> **What is being asked**
Copy everything in the records, character for character, except images.

Study material START

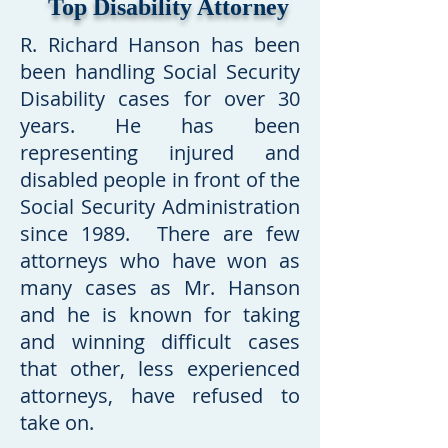
Top Disability Attorney
R. Richard Hanson has been
been handling Social Security
Disability cases for over 30
years. He has been
representing injured and
disabled people in front of the
Social Security Administration
since 1989.
T
here are few
attorneys who have won as
many cases as Mr. Hanson
and he is known for taking
and winning difficult cases
that other, less experienced
attorneys, have refused to
take on.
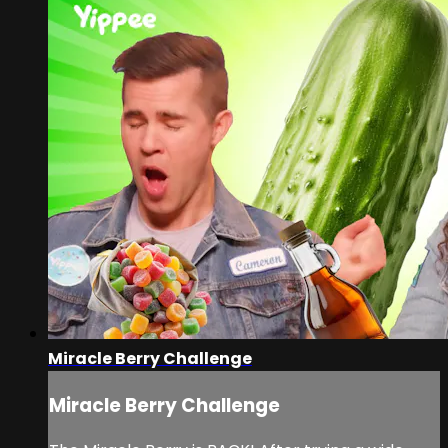
Miracle Berry Challenge
Miracle Berry Challenge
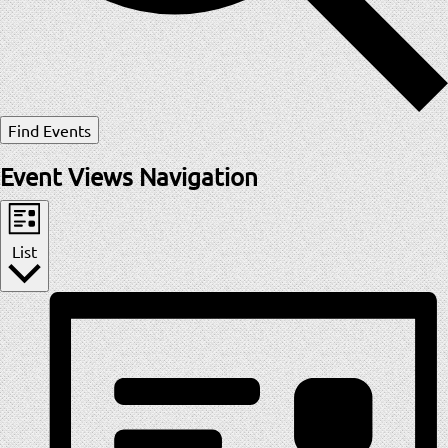
Find Events
Event Views Navigation
List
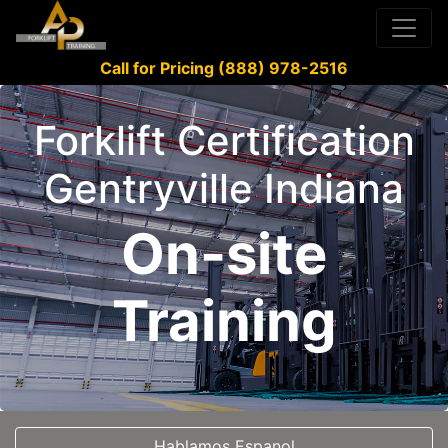
Call for Pricing (888) 978-2516
Forklift Certification
Gentryville Indiana
On-site
Training
Hablamos Espanol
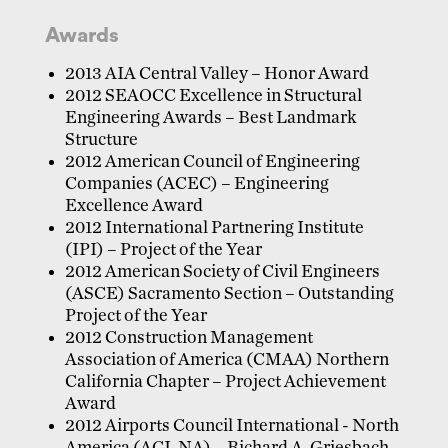
Awards
2013 AIA Central Valley – Honor Award
2012 SEAOCC Excellence in Structural
Engineering Awards – Best Landmark
Structure
2012 American Council of Engineering
Companies (ACEC) – Engineering
Excellence Award
2012 International Partnering Institute
(IPI) – Project of the Year
2012 American Society of Civil Engineers
(ASCE) Sacramento Section – Outstanding
Project of the Year
2012 Construction Management
Association of America (CMAA) Northern
California Chapter – Project Achievement
Award
2012 Airports Council International - North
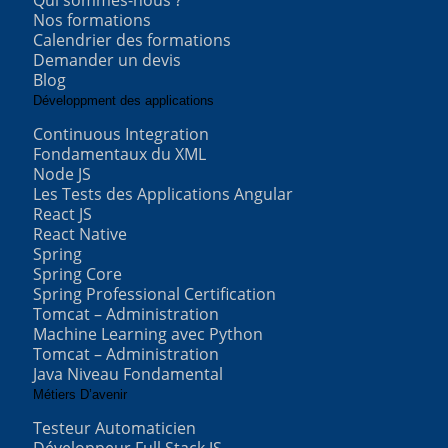
Qui sommes-nous ?
Nos formations
Calendrier des formations
Demander un devis
Blog
Développment des applications
Continuous Integration
Fondamentaux du XML
Node JS
Les Tests des Applications Angular
React JS
React Native
Spring
Spring Core
Spring Professional Certification
Tomcat – Administration
Machine Learning avec Python
Tomcat – Administration
Java Niveau Fondamental
Métiers D’avenir
Testeur Automaticien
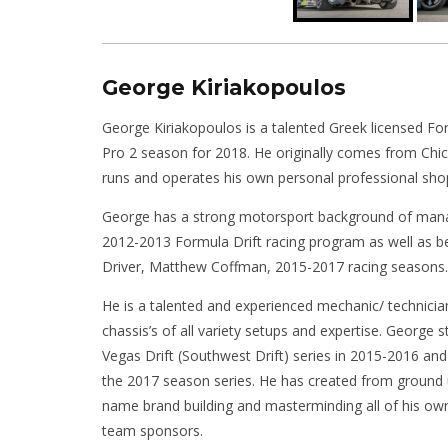
George Kiriakopoulos
George Kiriakopoulos is a talented Greek licensed Fo
Pro 2 season for 2018. He originally comes from Ch
runs and operates his own personal professional s
George has a strong motorsport background of mana
2012-2013 Formula Drift racing program as well as b
Driver, Matthew Coffman, 2015-2017 racing seasons.
He is a talented and experienced mechanic/ technicia
chassis’s of all variety setups and expertise. George s
Vegas Drift (Southwest Drift) series in 2015-2016 and 
the 2017 season series. He has created from ground 
name brand building and masterminding all of his ow
team sponsors.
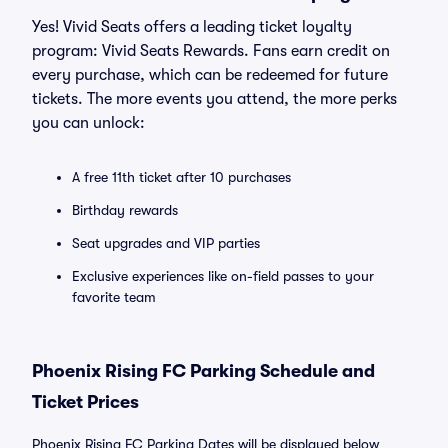
Yes! Vivid Seats offers a leading ticket loyalty
program: Vivid Seats Rewards. Fans earn credit on
every purchase, which can be redeemed for future
tickets. The more events you attend, the more perks
you can unlock:
A free 11th ticket after 10 purchases
Birthday rewards
Seat upgrades and VIP parties
Exclusive experiences like on-field passes to your
favorite team
Phoenix Rising FC Parking Schedule and
Ticket Prices
Phoenix Rising FC Parking Dates will be displayed below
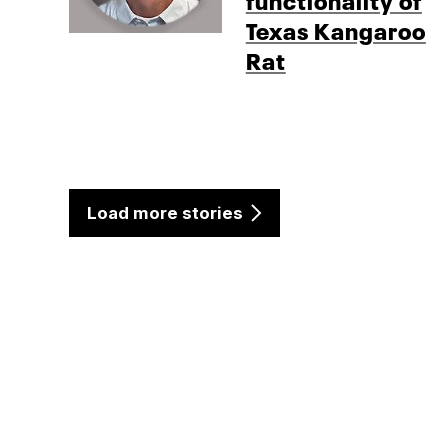
Texas Kangaroo
Rat
Load more stories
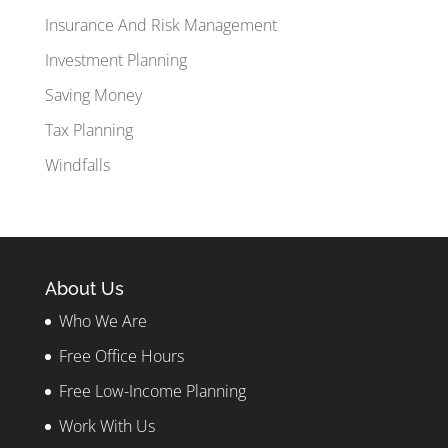
Insurance And Risk Management
Investment Planning
Saving Money
Tax Planning
Windfalls
About Us
Who We Are
Free Office Hours
Free Low-Income Planning
Work With Us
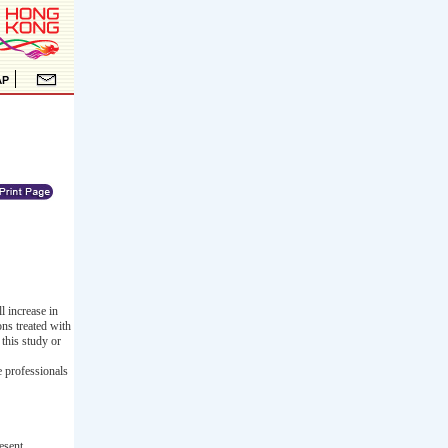
l increase in
ons treated with
this study or
e professionals
esent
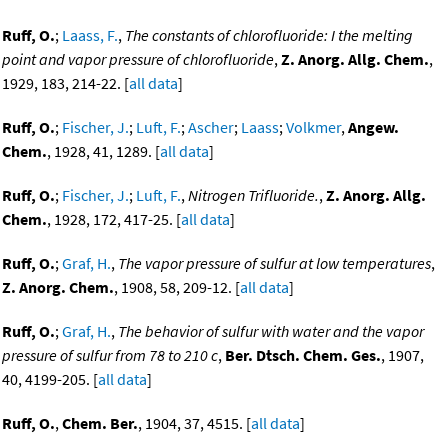
Ruff, O.
;
Laass, F.
,
The constants of chlorofluoride: I the melting
point and vapor pressure of chlorofluoride
,
Z. Anorg. Allg. Chem.
,
1929, 183, 214-22. [
all data
]
Ruff, O.
;
Fischer, J.
;
Luft, F.
;
Ascher
;
Laass
;
Volkmer
,
Angew.
Chem.
, 1928, 41, 1289. [
all data
]
Ruff, O.
;
Fischer, J.
;
Luft, F.
,
Nitrogen Trifluoride.
,
Z. Anorg. Allg.
Chem.
, 1928, 172, 417-25. [
all data
]
Ruff, O.
;
Graf, H.
,
The vapor pressure of sulfur at low temperatures
,
Z. Anorg. Chem.
, 1908, 58, 209-12. [
all data
]
Ruff, O.
;
Graf, H.
,
The behavior of sulfur with water and the vapor
pressure of sulfur from 78 to 210 c
,
Ber. Dtsch. Chem. Ges.
, 1907,
40, 4199-205. [
all data
]
Ruff, O.
,
Chem. Ber.
, 1904, 37, 4515. [
all data
]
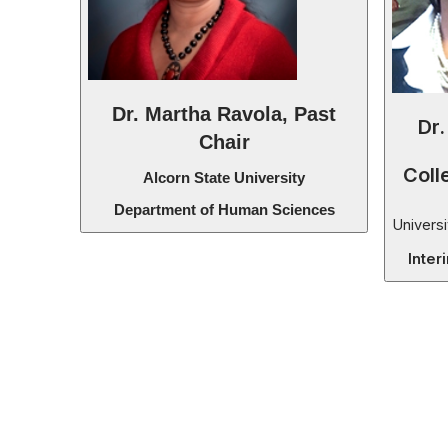
Dr. Martha Ravola, Past
Dr.
Chair
Coll
Alcorn State University
Department of Human Sciences
Universi
Inter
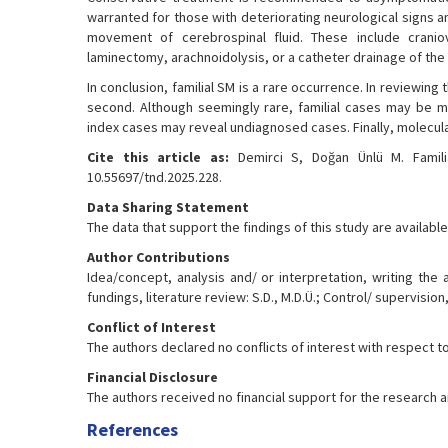
warranted for those with deteriorating neurological signs
movement of cerebrospinal fluid. These include cranio
laminectomy, arachnoidolysis, or a catheter drainage of the s
In conclusion, familial SM is a rare occurrence. In reviewing 
second. Although seemingly rare, familial cases may be 
index cases may reveal undiagnosed cases. Finally, molecular
Cite this article as:
Demirci S, Doğan Ünlü M. Familial
10.55697/tnd.2025.228.
Data Sharing Statement
The data that support the findings of this study are availa
Author Contributions
Idea/concept, analysis and/ or interpretation, writing the 
fundings, literature review: S.D., M.D.Ü.; Control/ supervision, 
Conflict of Interest
The authors declared no conflicts of interest with respect to 
Financial Disclosure
The authors received no financial support for the research an
References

Study material END

> **Result below**
Top Disability Attorney
R. Richard Hanson has been
been handling Social Security
Disability cases for over 30
years. He has been
representing injured and
disabled people in front of the
Social Security Administration
since 1989.
T
here are few
attorneys who have won as
many cases as Mr. Hanson
and he is known for taking
and winning difficult cases
that other, less experienced
attorneys, have refused to
take on.
Miracle Berry Challenge
Miracle Berry Challenge
Find Events
Event Views Navigation
List
Call for Pricing (888) 978-2516
Forklift Certification
Gentryville Indiana
On-site
Training
Hablamos Espanol
Awards
2013 AIA Central Valley – Honor Award
2012 SEAOCC Excellence in Structural
Engineering Awards – Best Landmark
Structure
2012 American Council of Engineering
Companies (ACEC) – Engineering
Excellence Award
2012 International Partnering Institute
(IPI) – Project of the Year
2012 American Society of Civil Engineers
(ASCE) Sacramento Section – Outstanding
Project of the Year
2012 Construction Management
Association of America (CMAA) Northern
California Chapter – Project Achievement
Award
2012 Airports Council International - North
Qui sommes-nous ?
Nos formations
Calendrier des formations
Demander un devis
Blog
Développment des applications
Continuous Integration
Fondamentaux du XML
Node JS
Les Tests des Applications Angular
React JS
React Native
Spring
Spring Core
Spring Professional Certification
Tomcat – Administration
Machine Learning avec Python
Tomcat – Administration
Java Niveau Fondamental
Métiers D’avenir
Testeur Automaticien
George Kiriakopoulos
George Kiriakopoulos is a talented Greek licensed Fo
Pro 2 season for 2018. He originally comes from Ch
runs and operates his own personal professional s
George has a strong motorsport background of mana
2012-2013 Formula Drift racing program as well as b
Driver, Matthew Coffman, 2015-2017 racing seasons.
He is a talented and experienced mechanic/ technicia
chassis’s of all variety setups and expertise. George s
Vegas Drift (Southwest Drift) series in 2015-2016 and 
the 2017 season series. He has created from ground 
name brand building and masterminding all of his ow
team sponsors.
Yes! Vivid Seats offers a leading ticket loyalty
program: Vivid Seats Rewards. Fans earn credit on
every purchase, which can be redeemed for future
tickets. The more events you attend, the more perks
you can unlock:
A free 11th ticket after 10 purchases
Birthday rewards
Seat upgrades and VIP parties
Exclusive experiences like on-field passes to your
favorite team
Phoenix Rising FC Parking Schedule and
Ticket Prices
Phoenix Rising FC Parking Dates will be displayed below
Texas Kangaroo
Rat
Load more stories
Insurance And Risk Management
Investment Planning
Saving Money
Tax Planning
Windfalls
About Us
Who We Are
Free Office Hours
Free Low-Income Planning
Work With Us
l increase in
ons treated with
this study or
e professionals
esent
Ruff, O.
;
Laass, F.
,
The constants of chlorofluoride: I the melting
point and vapor pressure of chlorofluoride
,
Z. Anorg. Allg. Chem.
,
1929, 183, 214-22. [
all data
]
Ruff, O.
;
Fischer, J.
;
Luft, F.
;
Ascher
;
Laass
;
Volkmer
,
Angew.
Chem.
, 1928, 41, 1289. [
all data
]
Ruff, O.
;
Fischer, J.
;
Luft, F.
,
Nitrogen Trifluoride.
,
Z. Anorg. Allg.
Chem.
, 1928, 172, 417-25. [
all data
]
Ruff, O.
;
Graf, H.
,
The vapor pressure of sulfur at low temperatures
,
Z. Anorg. Chem.
, 1908, 58, 209-12. [
all data
]
Ruff, O.
;
Graf, H.
,
The behavior of sulfur with water and the vapor
pressure of sulfur from 78 to 210 c
,
Ber. Dtsch. Chem. Ges.
, 1907,
40, 4199-205. [
all data
]
Ruff, O.
,
Chem. Ber.
, 1904, 37, 4515. [
all data
]
Dr. Martha Ravola, Past
Dr.
Chair
Coll
Alcorn State University
Department of Human Sciences
Universi
Inter
warranted for those with deteriorating neurological signs
movement of cerebrospinal fluid. These include cranio
laminectomy, arachnoidolysis, or a catheter drainage of the s
In conclusion, familial SM is a rare occurrence. In reviewing 
second. Although seemingly rare, familial cases may be 
index cases may reveal undiagnosed cases. Finally, molecular
Cite this article as:
Demirci S, Doğan Ünlü M. Familial
10.55697/tnd.2025.228.
Data Sharing Statement
The data that support the findings of this study are availa
Author Contributions
Idea/concept, analysis and/ or interpretation, writing the 
fundings, literature review: S.D., M.D.Ü.; Control/ supervision, 
Conflict of Interest
The authors declared no conflicts of interest with respect to 
Financial Disclosure
The authors received no financial support for the research an
References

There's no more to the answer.